▶ **WORK REQUEST**:
From the entries, copy every line that carries the string "Copyright".

Dataset records
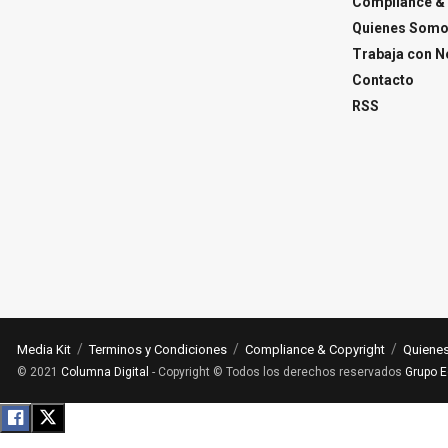
Compliance & 
Quienes Som
Trabaja con N
Contacto
RSS
Media Kit
Terminos y Condiciones
Compliance & Copyright
Quiene
© 2021
Columna Digital
- Copyright © Todos los derechos reservados
Grupo E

▶ **EXERCISE SOLUTION**:
Compliance & Copyright
- Copyright © Todos los derechos reservados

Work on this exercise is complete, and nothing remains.